Si Marc Sénéchal est aujourd’hui de beaucoup des grands dossiers de la place, il l’assure néanmoins : la médiatisation qui en découle relève pour lui davantage d’un revers de médaille que d’une récompense. « À titre personnel, je ne suis pas quelqu’un qui recherche la lumière. Mais lorsque l’on traite ce type de dossiers, elle vient naturellement à vous », admet-il. « C’est un choix de vie. Il faut accepter qu’il ne s’agit en aucun cas d’un exercice tranquille. Nous devons faire face à un certain nombre d’enjeux et de conflits, et on se retrouve parfois dans des situations délicates sans l’avoir voulu ». En témoigne le récent conflit sur les droits télévisés qui a opposé le groupe audiovisuel sino-espagnol Mediapro et la Ligue de football professionnelle (LFP), dans le cadre duquel le mandataire a, bien malgré lui, été mis sous le feu des projecteurs. « Si l’on souhaite exercer le métier de mandataire judiciaire à un niveau tel que je l’ai fait, il faut savoir s’engager pleinement et bien mesurer en amont les effets négatifs que cela pourrait avoir, tant sur sa vie de famille que sur ses activités », prévient simplement le mandataire judiciaire.

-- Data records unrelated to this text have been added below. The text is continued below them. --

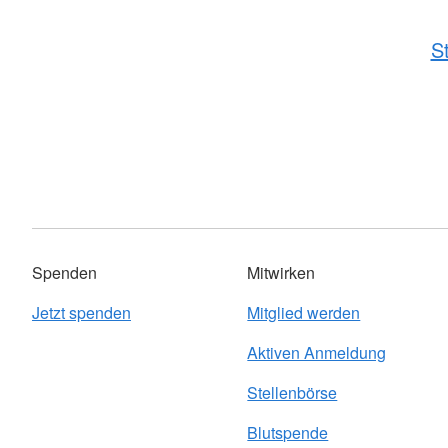
S
Spenden
Mitwirken
Jetzt spenden
Mitglied werden
Aktiven Anmeldung
Stellenbörse
Blutspende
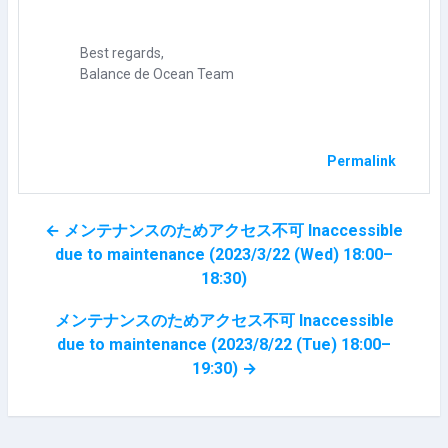
Best regards,
Balance de Ocean Team
Permalink
← メンテナンスのためアクセス不可 Inaccessible
due to maintenance (2023/3/22 (Wed) 18:00–
18:30)
メンテナンスのためアクセス不可 Inaccessible
due to maintenance (2023/8/22 (Tue) 18:00–
19:30) →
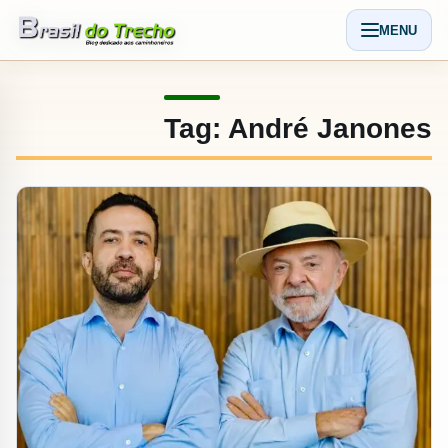
Pular para o conteudo
MENU
Abrir men
Tag:
André Janones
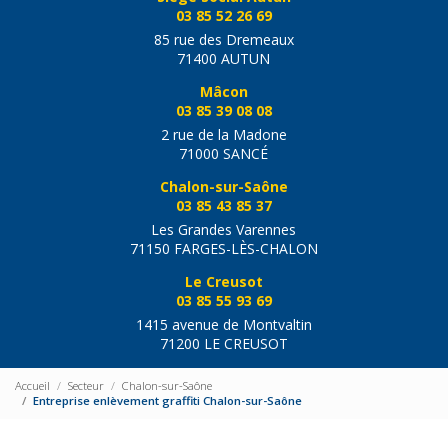
03 85 52 26 69
85 rue des Dremeaux
71400 AUTUN
Mâcon
03 85 39 08 08
2 rue de la Madone
71000 SANCÉ
Chalon-sur-Saône
03 85 43 85 37
Les Grandes Varennes
71150 FARGES-LÈS-CHALON
Le Creusot
03 85 55 93 69
1415 avenue de Montvaltin
71200 LE CREUSOT
Accueil
Secteur
Chalon-sur-Saône
Entreprise enlèvement graffiti Chalon-sur-Saône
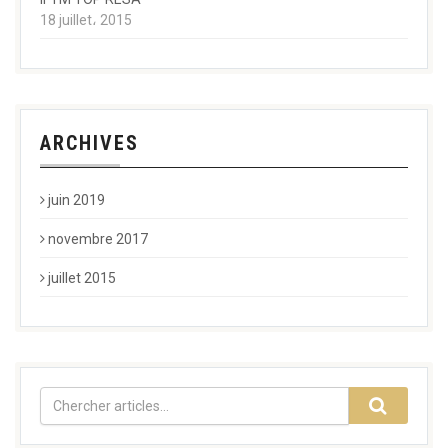
18 juillet، 2015
ARCHIVES
juin 2019
novembre 2017
juillet 2015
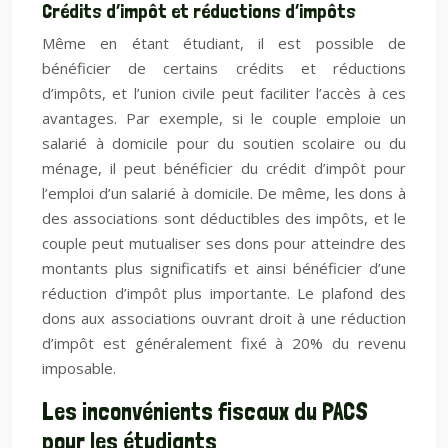
Crédits d’impôt et réductions d’impôts
Même en étant étudiant, il est possible de
bénéficier de certains crédits et réductions
d’impôts, et l’union civile peut faciliter l’accès à ces
avantages. Par exemple, si le couple emploie un
salarié à domicile pour du soutien scolaire ou du
ménage, il peut bénéficier du crédit d’impôt pour
l’emploi d’un salarié à domicile. De même, les dons à
des associations sont déductibles des impôts, et le
couple peut mutualiser ses dons pour atteindre des
montants plus significatifs et ainsi bénéficier d’une
réduction d’impôt plus importante. Le plafond des
dons aux associations ouvrant droit à une réduction
d’impôt est généralement fixé à 20% du revenu
imposable.
Les inconvénients fiscaux du PACS
pour les étudiants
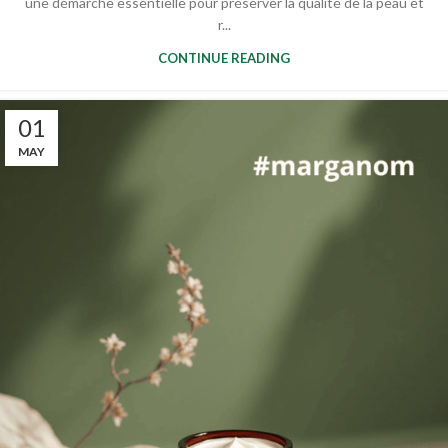
une démarche essentielle pour préserver la qualité de la peau et
r...
CONTINUE READING
01
MAY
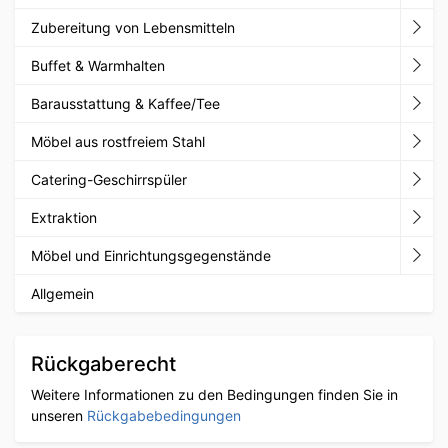
Zubereitung von Lebensmitteln
Buffet & Warmhalten
Barausstattung & Kaffee/Tee
Möbel aus rostfreiem Stahl
Catering-Geschirrspüler
Extraktion
Möbel und Einrichtungsgegenstände
Allgemein
Rückgaberecht
Weitere Informationen zu den Bedingungen finden Sie in
unseren
Rückgabebedingungen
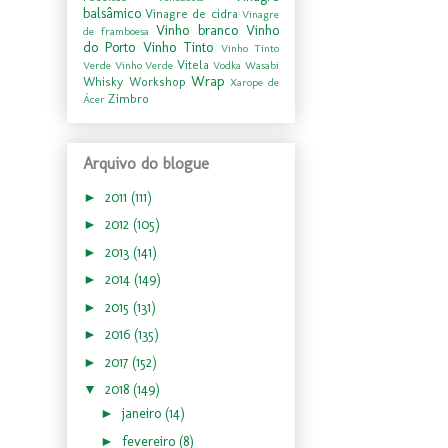
balsâmico
Vinagre de cidra
Vinagre
Vinho branco
Vinho
de framboesa
do Porto
Vinho Tinto
Vinho Tinto
Vitela
Verde
Vinho Verde
Vodka
Wasabi
Wrap
Whisky
Workshop
Xarope de
Zimbro
Ácer
Arquivo do blogue
►
2011
(111)
►
2012
(105)
►
2013
(141)
►
2014
(149)
►
2015
(131)
►
2016
(135)
►
2017
(152)
▼
2018
(149)
►
janeiro
(14)
►
fevereiro
(8)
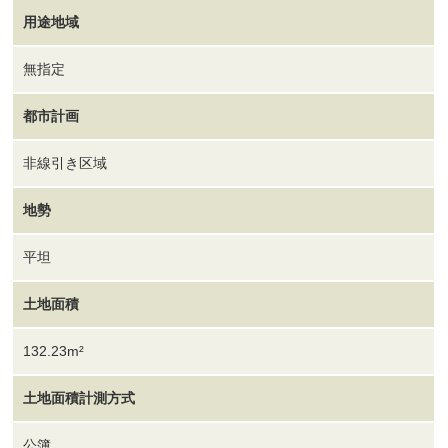
用途地域
無指定
都市計画
非線引き区域
地勢
平坦
土地面積
132.23m²
土地面積計測方式
公簿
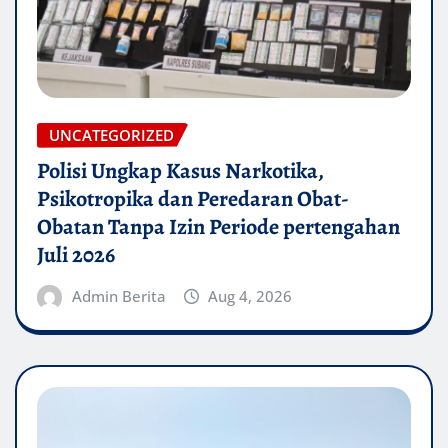
UNCATEGORIZED
Polisi Ungkap Kasus Narkotika,
Psikotropika dan Peredaran Obat-
Obatan Tanpa Izin Periode pertengahan
Juli 2026
Admin Berita
Aug 4, 2026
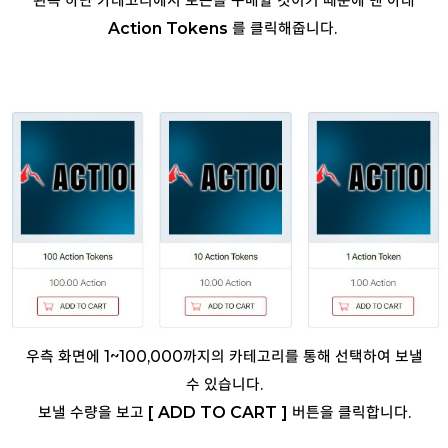
왼쪽 하단 카테고리에서 토큰을 구매할 것이기 때문에 맨 아래
Action Tokens
를 클릭해줍니다.
우측 화면에 1~100,000까지의 카테고리를 통해 선택하여 보낼
수 있습니다.
보낼 수량을 보고
[ ADD TO CART ]
버튼을 클릭합니다.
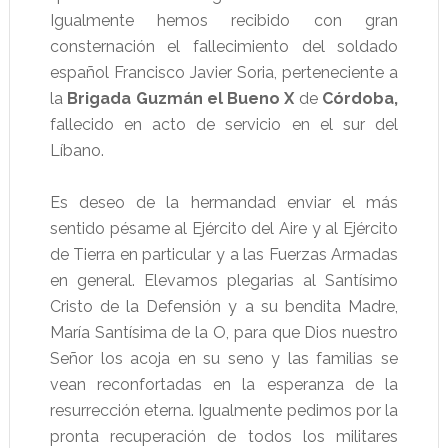
Igualmente hemos recibido con gran
consternación el fallecimiento del soldado
español Francisco Javier Soria, perteneciente a
la
Brigada Guzmán el Bueno X
de
Córdoba
,
fallecido en acto de servicio en el sur del
Líbano.
Es deseo de la hermandad enviar el más
sentido pésame al Ejército del Aire y al Ejército
de Tierra en particular y a las Fuerzas Armadas
en general. Elevamos plegarias al Santísimo
Cristo de la Defensión y a su bendita Madre,
María Santísima de la O, para que Dios nuestro
Señor los acoja en su seno y las familias se
vean reconfortadas en la esperanza de la
resurrección eterna. Igualmente pedimos por la
pronta recuperación de todos los militares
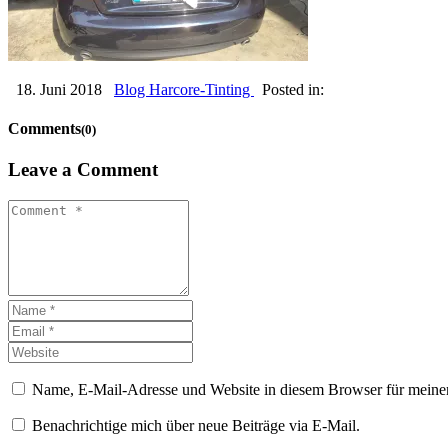
18. Juni 2018
Blog Harcore-Tinting
Posted in:
Comments
(0)
Leave a Comment
Name, E-Mail-Adresse und Website in diesem Browser für meine
Benachrichtige mich über neue Beiträge via E-Mail.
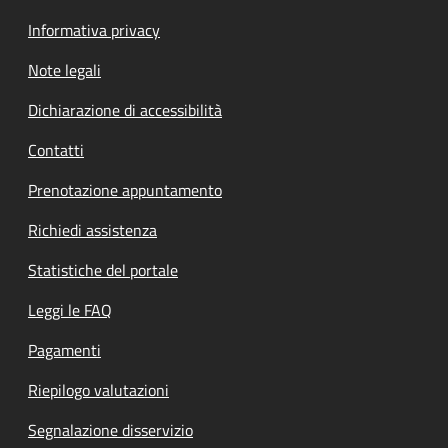
Informativa privacy
Note legali
Dichiarazione di accessibilità
Contatti
Prenotazione appuntamento
Richiedi assistenza
Statistiche del portale
Leggi le FAQ
Pagamenti
Riepilogo valutazioni
Segnalazione disservizio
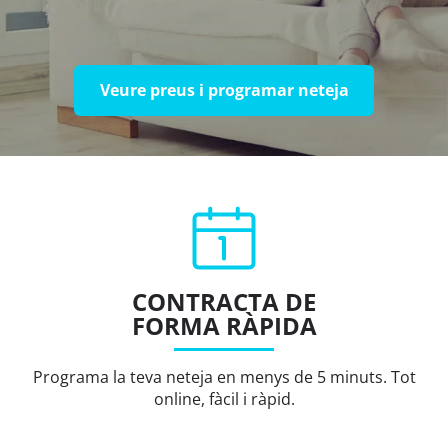
Veure preus i programar neteja
CONTRACTA DE
FORMA RÀPIDA
Programa la teva neteja en menys de 5 minuts. Tot
online, fàcil i ràpid.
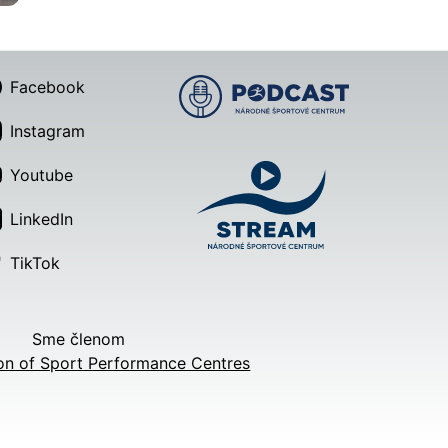
Facebook
Instagram
Youtube
LinkedIn
TikTok
Sme členom
on of Sport Performance Centres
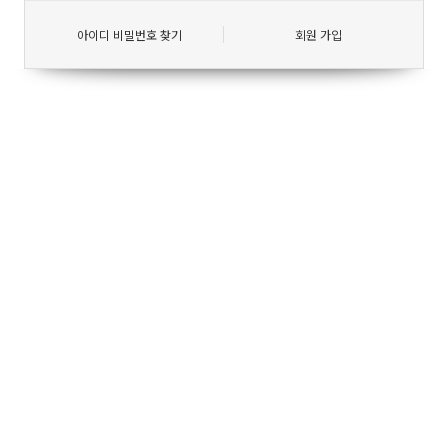
아이디 비밀번호 찾기
회원 가입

Pour Marc Sénéchal, la médiatisation a toutefois le mérite de montrer l’utilité de certaines interventions et de mettre en lumière un métier qui, jusque-là, n’était selon lui ni très bien compris, ni très bien perçu. « Il s’agit d’une matière qui évolue également très souvent d’un point de vue législatif, et qui requiert aujourd’hui davantage de technicité », ajoute-t-il. « Désormais, un professionnel du restructuring et des procédures collectives doit composer avec des règles impératives et beaucoup plus complexes qu’il y a trente ans, tant au niveau des structurations financières que du financement en lui-même. Cela nécessite d’être plus agile sur un grand nombre de sujets, et surtout très polyvalent ». Sans compter la dimension d’extranéité plus prégnante et les nombreux financements internationaux qui en découlent. « Aujourd’hui, il est important de savoir parler anglais parfaitement, d’être capable de mener des négociations dans cette langue et de pouvoir vous exprimer d’égal à égal avec un créancier américain ou un fonds allemand, par exemple », liste le mandataire. Lequel, pour sa part, aspire désormais à plus de tranquillité et à pouvoir consacrer davantage de temps à sa famille et ses activités sportives. Un luxe dans une carrière au rythme aussi effréné. « J’ai toujours essayé d’exercer ce métier avec discipline, rigueur et constance dans un contexte pénurique, de conflits et d’enjeux qui viennent parfois bouleverser vos vies », souffle-t-il. « J’essaye donc aujourd’hui de former les plus jeunes au sein de mon cabinet afin qu’ils prennent le relais. Le but est de parvenir à faire en sorte que BTSG soit une vraie marque, et qu’elle ne soit plus systématiquement assimilée à Marc Sénéchal ou Stéphane Gorrias ». Transmettre afin d’avoir « une deuxième vingtaine d’exercice professionnel plus apaisée » ; voilà l’objectif clairement affiché de celui qui, jusque-là, n’a vécu que de prises de risques et d’adrénaline. L’avenir – et les restructurations qui se profilent encore en nombre dans les prochains mois – dira si la réalité rattrapera l’envie.

Marc Sénéchal

Marc Sénéchal est mandataire judiciaire depuis 2005, associé-fondateur de la société BTSG. Auteur de nombreux articles de doctrine et d’ouvrages dont sa thèse de doctorat consacrée à « l’effet réel de la procédure collective », il est également Professeur associé à l’Université Paris I Panthéon-Sorbonne et a dirigé le master 2 Administration et liquidation des entreprises en difficulté (ALED). Il est président d’honneur du Conseil national des administrateurs judiciaires et des mandataires judiciaires à la tête duquel il a été élu à l’âge de trente-six ans et représente la France au conseil d’administration d’Insol Europe.